So, there is no element for the JNDI name in the ejb deployment descriptor (DD). The <ejb-name> element is *not* used as the name, in fact, the <ejb-name> is not used for anything outside the DD. Think of the <ejb-name> as a kind of 'label' in the DD, so that *other* parts of the DD can refer back to a particular bean in the DD by using the 'label' (in other words, the <ejb-name> . This is especially true when describing CMP relationships. You don't describe the entire bean that's participating in a relationship, but instead indicate the label (<ejb-name> where that bean's complete information can be found.
For the exam, then, you do NOT need to know any specific way in which the JNDI name is bound, but you DO need to know that it is not part of the DD and that is NOT part of the Bean Provider or Assembler responsibilities. If I am a bean developer, I may not know anything at all about what the spec calls "the operational environment" where the bean/application is going to be deployed. And it is certainly not up to the bean developer to decide or lock down the JNDI name that a particular company is going to use when they deploy the developer's bean.

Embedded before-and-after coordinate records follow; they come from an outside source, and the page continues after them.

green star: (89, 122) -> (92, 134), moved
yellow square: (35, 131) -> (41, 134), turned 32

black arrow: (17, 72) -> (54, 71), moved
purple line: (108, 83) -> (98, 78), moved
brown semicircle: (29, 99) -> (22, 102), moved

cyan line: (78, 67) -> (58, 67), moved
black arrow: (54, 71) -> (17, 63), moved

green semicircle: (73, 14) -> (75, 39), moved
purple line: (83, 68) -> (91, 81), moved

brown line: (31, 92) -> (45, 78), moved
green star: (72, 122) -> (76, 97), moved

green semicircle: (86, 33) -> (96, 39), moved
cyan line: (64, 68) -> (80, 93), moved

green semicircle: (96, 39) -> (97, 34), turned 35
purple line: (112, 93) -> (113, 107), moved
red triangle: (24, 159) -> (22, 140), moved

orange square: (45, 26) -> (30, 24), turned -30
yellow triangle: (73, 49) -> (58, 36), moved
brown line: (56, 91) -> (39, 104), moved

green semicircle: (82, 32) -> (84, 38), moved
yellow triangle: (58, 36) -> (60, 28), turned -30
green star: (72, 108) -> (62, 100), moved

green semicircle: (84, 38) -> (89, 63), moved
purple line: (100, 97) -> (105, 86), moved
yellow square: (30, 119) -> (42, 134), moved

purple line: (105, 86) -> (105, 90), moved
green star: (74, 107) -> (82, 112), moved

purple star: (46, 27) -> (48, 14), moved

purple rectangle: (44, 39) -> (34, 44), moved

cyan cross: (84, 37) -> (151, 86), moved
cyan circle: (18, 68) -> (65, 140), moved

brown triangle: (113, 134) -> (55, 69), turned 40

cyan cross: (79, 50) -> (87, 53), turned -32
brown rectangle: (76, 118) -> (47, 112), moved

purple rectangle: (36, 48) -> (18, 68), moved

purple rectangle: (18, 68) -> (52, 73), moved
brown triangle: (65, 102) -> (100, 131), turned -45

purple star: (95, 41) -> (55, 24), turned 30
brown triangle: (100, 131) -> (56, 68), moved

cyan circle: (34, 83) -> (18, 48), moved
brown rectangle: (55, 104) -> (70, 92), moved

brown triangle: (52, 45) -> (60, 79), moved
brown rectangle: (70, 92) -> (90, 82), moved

These are important workflow issues, which is why there *is* a fair amount of coverage on the exam. In reality, most of us do *everything*, but at any given time, we are wearing a particular EJB ROLE hat. Today I am the Bean Provider, writing code, and tomorrow I am the App Assembler, taking my bean and incorporating it with someone else's bean into a new application (for which I also write the client). And then later, I will deploy that application into my server, using vendor-specific tools.
Hope that helps
Remember, you are tested only on what is in the spec, BUT you must also know when you are looking at something that is NOT part of the spec. The main goal is to know that you can write "portable" EJB code... in other words, code that can be deployed into any EJB 2.0-compliant container.